Sin embargo, los contras y los riesgos son evidentes y han sido señalados tanto por la oposición como por organismos internacionales. La reforma consuma la militarización de la seguridad pública, eliminando los controles civiles y trasladando a las Fuerzas Armadas funciones que, según la Constitución y recomendaciones de la ONU, deberían estar en manos de cuerpos policiales civiles. Expertos advierten que esto puede aumentar el riesgo de violaciones a derechos humanos, desapariciones forzadas, tortura y detenciones arbitrarias, además de perpetuar la impunidad y debilitar el control democrático sobre la fuerza pública. La posibilidad de que militares en activo puedan ser candidatos a cargos públicos también genera preocupación sobre la politización de las Fuerzas Armadas y la normalización de su presencia en la vida pública y electoral.

En el debate, la oposición denunció la premura en la aprobación, la falta de discusión a fondo y la ausencia de controles efectivos para evitar abusos y corrupción.

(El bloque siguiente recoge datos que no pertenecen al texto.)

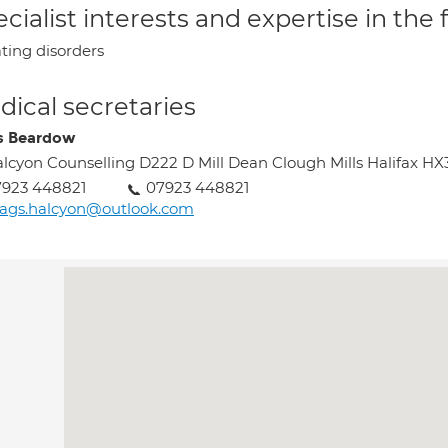
cialist interests and expertise in the
ting disorders
ical secretaries
s Beardow
lcyon Counselling D222 D Mill Dean Clough Mills Halifax HX
7923 448821
07923 448821
ags.halcyon@outlook.com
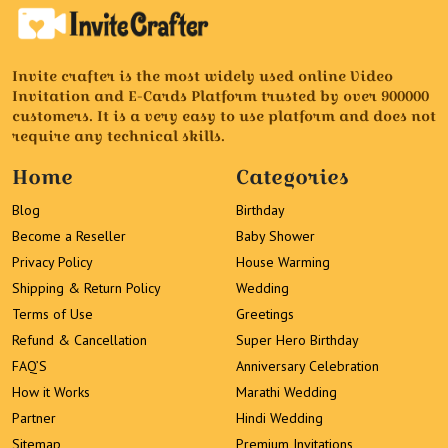
Invite crafter is the most widely used online Video
Invitation and E-Cards Platform trusted by over 900000
customers. It is a very easy to use platform and does not
require any technical skills.
Home
Categories
Blog
Birthday
Become a Reseller
Baby Shower
Privacy Policy
House Warming
Shipping & Return Policy
Wedding
Terms of Use
Greetings
Refund & Cancellation
Super Hero Birthday
FAQ’S
Anniversary Celebration
How it Works
Marathi Wedding
Partner
Hindi Wedding
Sitemap
Premium Invitations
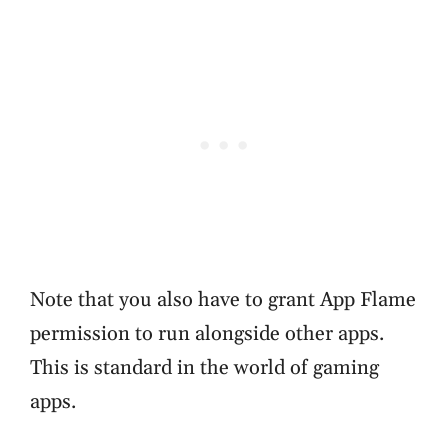
Note that you also have to grant App Flame
permission to run alongside other apps.
This is standard in the world of gaming
apps.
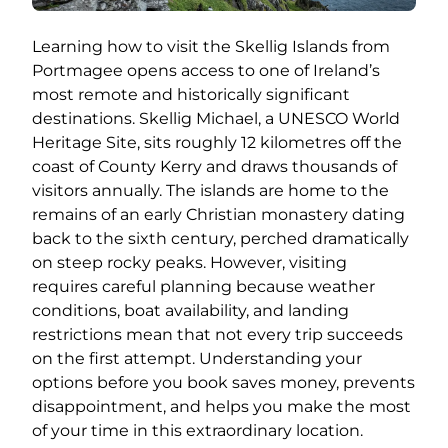
Learning how to visit the Skellig Islands from
Portmagee opens access to one of Ireland’s
most remote and historically significant
destinations. Skellig Michael, a UNESCO World
Heritage Site, sits roughly 12 kilometres off the
coast of County Kerry and draws thousands of
visitors annually. The islands are home to the
remains of an early Christian monastery dating
back to the sixth century, perched dramatically
on steep rocky peaks. However, visiting
requires careful planning because weather
conditions, boat availability, and landing
restrictions mean that not every trip succeeds
on the first attempt. Understanding your
options before you book saves money, prevents
disappointment, and helps you make the most
of your time in this extraordinary location.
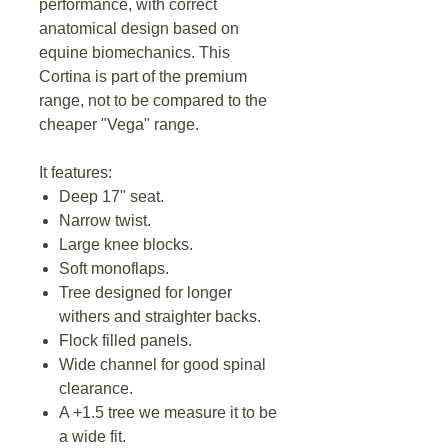
performance, with correct
anatomical design based on
equine biomechanics. This
Cortina is part of the premium
range, not to be compared to the
cheaper "Vega" range.
It features:
Deep 17" seat.
Narrow twist.
Large knee blocks.
Soft monoflaps.
Tree designed for longer
withers and straighter backs.
Flock filled panels.
Wide channel for good spinal
clearance.
A +1.5 tree we measure it to be
a wide fit.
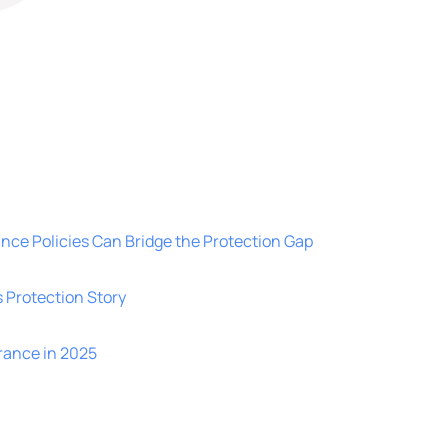
nce Policies Can Bridge the Protection Gap
’s Protection Story
rance in 2025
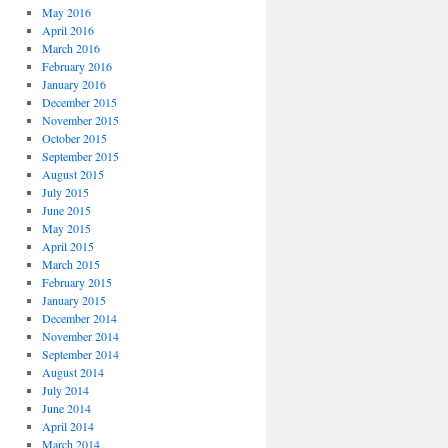
May 2016
April 2016
March 2016
February 2016
January 2016
December 2015
November 2015
October 2015
September 2015
August 2015
July 2015
June 2015
May 2015
April 2015
March 2015
February 2015
January 2015
December 2014
November 2014
September 2014
August 2014
July 2014
June 2014
April 2014
March 2014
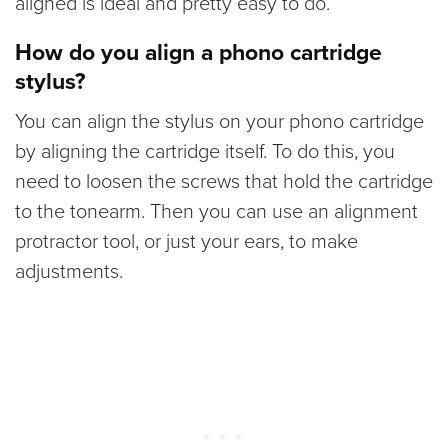
aligned is ideal and pretty easy to do.
How do you align a phono cartridge
stylus?
You can align the stylus on your phono cartridge
by aligning the cartridge itself. To do this, you
need to loosen the screws that hold the cartridge
to the tonearm. Then you can use an alignment
protractor tool, or just your ears, to make
adjustments.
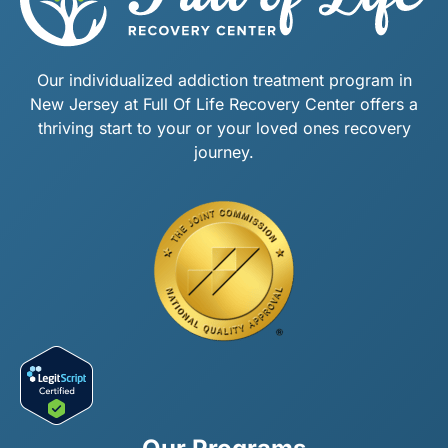
Our individualized addiction treatment program in
New Jersey at Full Of Life Recovery Center offers a
thriving start to your or your loved ones recovery
journey.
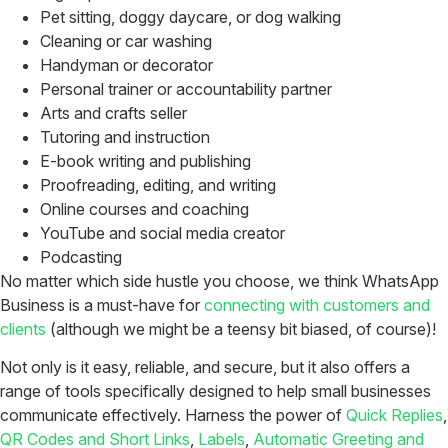
Pet sitting, doggy daycare, or dog walking
Cleaning or car washing
Handyman or decorator
Personal trainer or accountability partner
Arts and crafts seller
Tutoring and instruction
E-book writing and publishing
Proofreading, editing, and writing
Online courses and coaching
YouTube and social media creator
Podcasting
No matter which side hustle you choose, we think WhatsApp
Business is a must-have for
connecting with customers and
clients
(although we might be a teensy bit biased, of course)!
Not only is it easy, reliable, and secure, but it also offers a
range of tools specifically designed to help small businesses
communicate effectively. Harness the power of
Quick Replies
,
QR Codes and Short Links
,
Labels
,
Automatic Greeting and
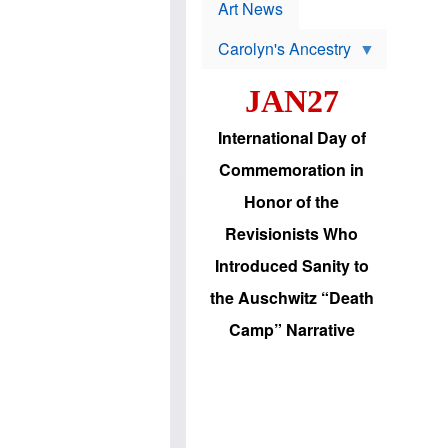
p
t
Art News
r
s
o
Carolyn's Ancestry
b
W
l
i
e
JAN27
l
m
s
s
o
H
International Day of
n
a
'
s
Commemoration in
s
i
r
d
Honor of the
e
i
e
c
Revisionists Who
l
J
e
e
Introduced Sanity to
c
w
t
s
the Auschwitz “Death
i
b
o
r
Camp” Narrative
n
i
a
n
d
g
v
t
a
o
n
U
c
.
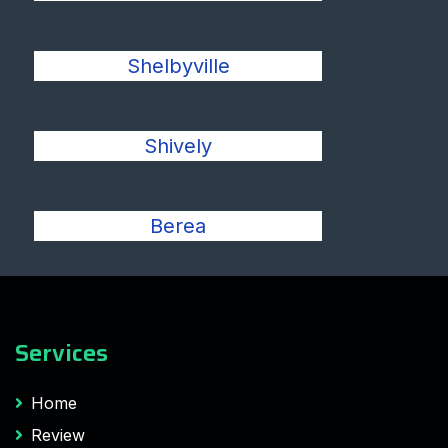
Shelbyville
Shively
Berea
Services
Home
Review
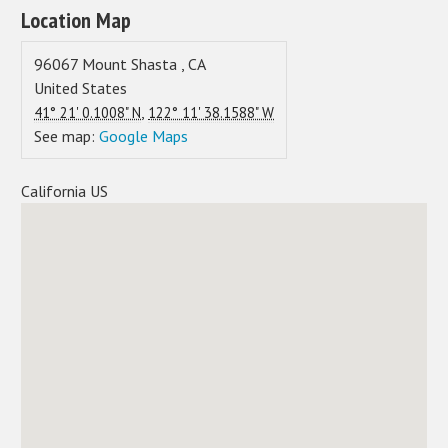
Location Map
96067
Mount Shasta
,
CA
United States
,
41° 21' 0.1008" N
122° 11' 38.1588" W
See map:
Google Maps
California US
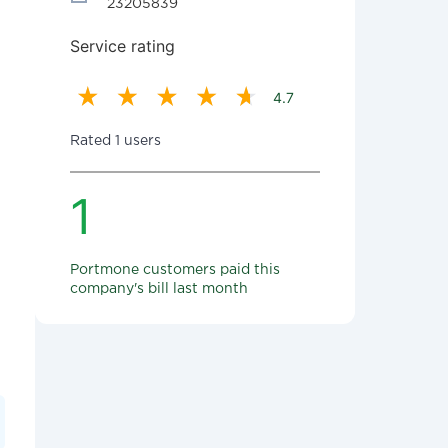
23205839
Service rating
4.7
Rated 1 users
1
Portmone customers paid this
company's bill last month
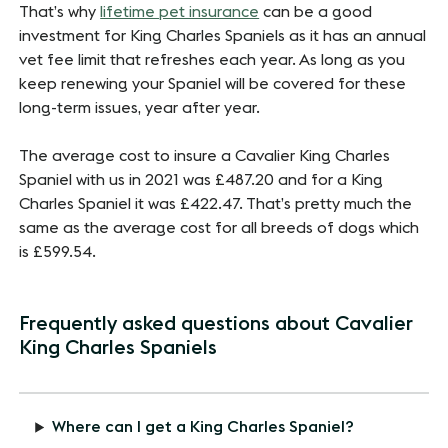
That’s why
lifetime pet insurance
can be a good
investment for King Charles Spaniels as it has an annual
vet fee limit that refreshes each year. As long as you
keep renewing your Spaniel will be covered for these
long-term issues, year after year.
The average cost to insure a Cavalier King Charles
Spaniel with us in 2021 was £487.20 and for a King
Charles Spaniel it was £422.47. That’s pretty much the
same as the average cost for all breeds of dogs which
is £599.54.
Frequently asked questions about Cavalier
King Charles Spaniels
Where can I get a King Charles Spaniel?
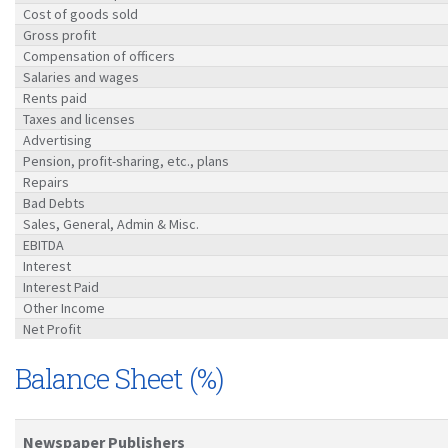
Cost of goods sold
Gross profit
Compensation of officers
Salaries and wages
Rents paid
Taxes and licenses
Advertising
Pension, profit-sharing, etc., plans
Repairs
Bad Debts
Sales, General, Admin & Misc.
EBITDA
Interest
Interest Paid
Other Income
Net Profit
Balance Sheet (%)
Newspaper Publishers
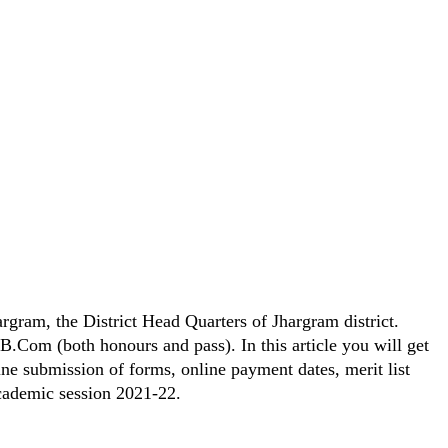
argram, the District Head Quarters of Jhargram district.
B.Com (both honours and pass). In this article you will get
ne submission of forms, online payment dates, merit list
academic session 2021-22.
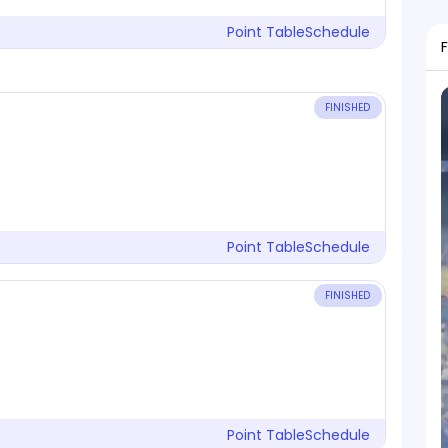
Point Table
Schedule
FINISHED
Point Table
Schedule
FINISHED
Point Table
Schedule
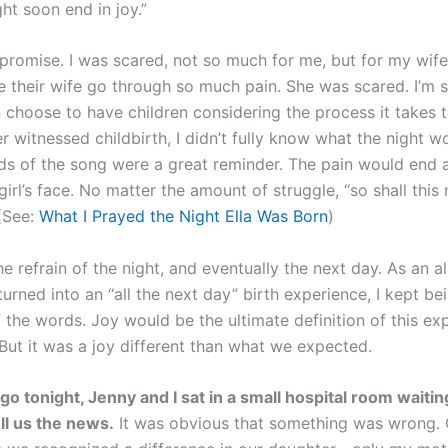
ght soon end in joy.”
 a promise. I was scared, not so much for me, but for my wif
 their wife go through so much pain. She was scared. I’m st
hoose to have children considering the process it takes to
 witnessed childbirth, I didn’t fully know what the night wo
ds of the song were a great reminder. The pain would end a
e girl’s face. No matter the amount of struggle, “so shall this
 (See:
What I Prayed the Night Ella Was Born
)
e refrain of the night, and eventually the next day. As an al
urned into an “all the next day” birth experience, I kept be
 the words. Joy would be the ultimate definition of this ex
 But it was a joy different than what we expected.
go tonight, Jenny and I sat in a small hospital room waitin
ell us the news.
It was obvious that something was wrong. 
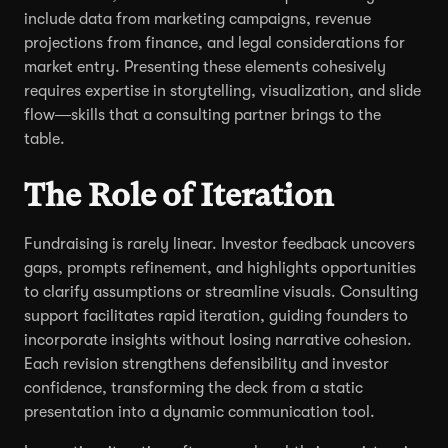
include data from marketing campaigns, revenue
projections from finance, and legal considerations for
market entry. Presenting these elements cohesively
requires expertise in storytelling, visualization, and slide
flow—skills that a consulting partner brings to the
table.
The Role of Iteration
Fundraising is rarely linear. Investor feedback uncovers
gaps, prompts refinement, and highlights opportunities
to clarify assumptions or streamline visuals. Consulting
support facilitates rapid iteration, guiding founders to
incorporate insights without losing narrative cohesion.
Each revision strengthens defensibility and investor
confidence, transforming the deck from a static
presentation into a dynamic communication tool.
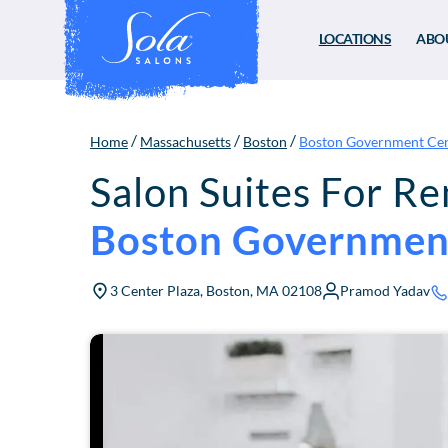
LOCATIONS
ABO
/
/
/
Home
Massachusetts
Boston
Boston Government Ce
Salon Suites For Re
Boston Governmen
3 Center Plaza, Boston, MA 02108
Pramod Yadav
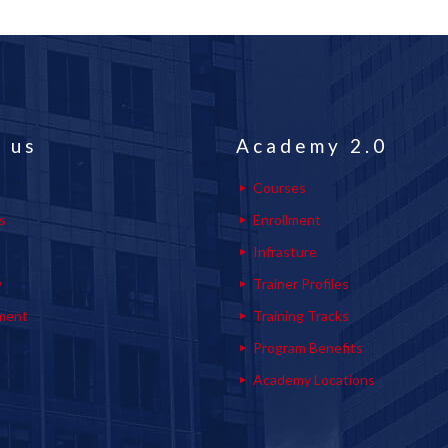
 us
Academy 2.0
Courses
s
Enrollment
s
Infrasture
y
Trainer Profiles
ment
Training Tracks
Program Benefits
Academy Locations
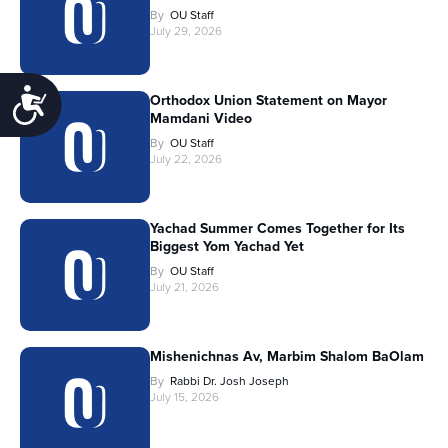
By
OU Staff
July 29, 2026
Accessibility
Orthodox Union Statement on Mayor
Mamdani Video
By
OU Staff
July 22, 2026
Yachad Summer Comes Together for Its
Biggest Yom Yachad Yet
By
OU Staff
July 21, 2026
Mishenichnas Av, Marbim Shalom BaOlam
By
Rabbi Dr. Josh Joseph
July 15, 2026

Organizaciones civiles y expertos en seguridad insisten en que el verdadero reto es construir instituciones policiales civiles, con formación especializada en investigación criminal y respeto a los derechos humanos, en lugar de apostar por la disciplina castrense como solución única.

Lo que debería seguir en el debate es una revisión seria y plural sobre los límites de la participación militar en tareas de seguridad pública. Es urgente establecer mecanismos de supervisión civil, transparencia y rendición de cuentas, así como garantizar que la Guardia Nacional no se convierta en un brazo político o represivo del poder en turno. México necesita seguridad, sí, pero no a costa de la democracia ni de los derechos fundamentales. La discusión no termina con la aprobación de la ley: apenas empieza el verdadero reto de evitar que la militarización se convierta en el nuevo rostro permanente de la seguridad pública mexicana.